Dataset entries
____

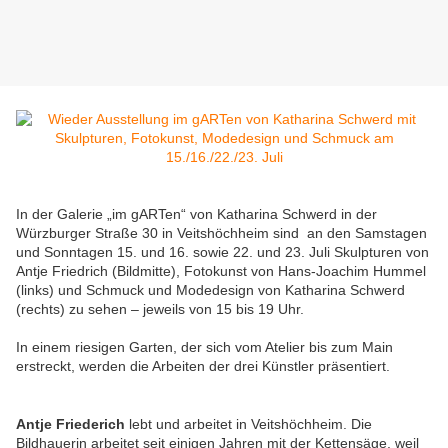
In der Galerie „im gARTen“ von Katharina Schwerd in der
Würzburger Straße 30 in Veitshöchheim sind an den Samstagen
und Sonntagen 15. und 16. sowie 22. und 23. Juli Skulpturen von
Antje Friedrich (Bildmitte), Fotokunst von Hans-Joachim Hummel
(links) und Schmuck und Modedesign von Katharina Schwerd
(rechts) zu sehen – jeweils von 15 bis 19 Uhr.
In einem riesigen Garten, der sich vom Atelier bis zum Main
erstreckt, werden die Arbeiten der drei Künstler präsentiert.
Antje Friederich
lebt und arbeitet in Veitshöchheim. Die
Bildhauerin arbeitet seit einigen Jahren mit der Kettensäge, weil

____

**What you need to do**:
In your copy of the records above, include every line exactly but no pictures.

**Written answer**:
In der Galerie „im gARTen“ von Katharina Schwerd in der
Würzburger Straße 30 in Veitshöchheim sind an den Samstagen
und Sonntagen 15. und 16. sowie 22. und 23. Juli Skulpturen von
Antje Friedrich (Bildmitte), Fotokunst von Hans-Joachim Hummel
(links) und Schmuck und Modedesign von Katharina Schwerd
(rechts) zu sehen – jeweils von 15 bis 19 Uhr.
In einem riesigen Garten, der sich vom Atelier bis zum Main
erstreckt, werden die Arbeiten der drei Künstler präsentiert.
Antje Friederich
lebt und arbeitet in Veitshöchheim. Die
Bildhauerin arbeitet seit einigen Jahren mit der Kettensäge, weil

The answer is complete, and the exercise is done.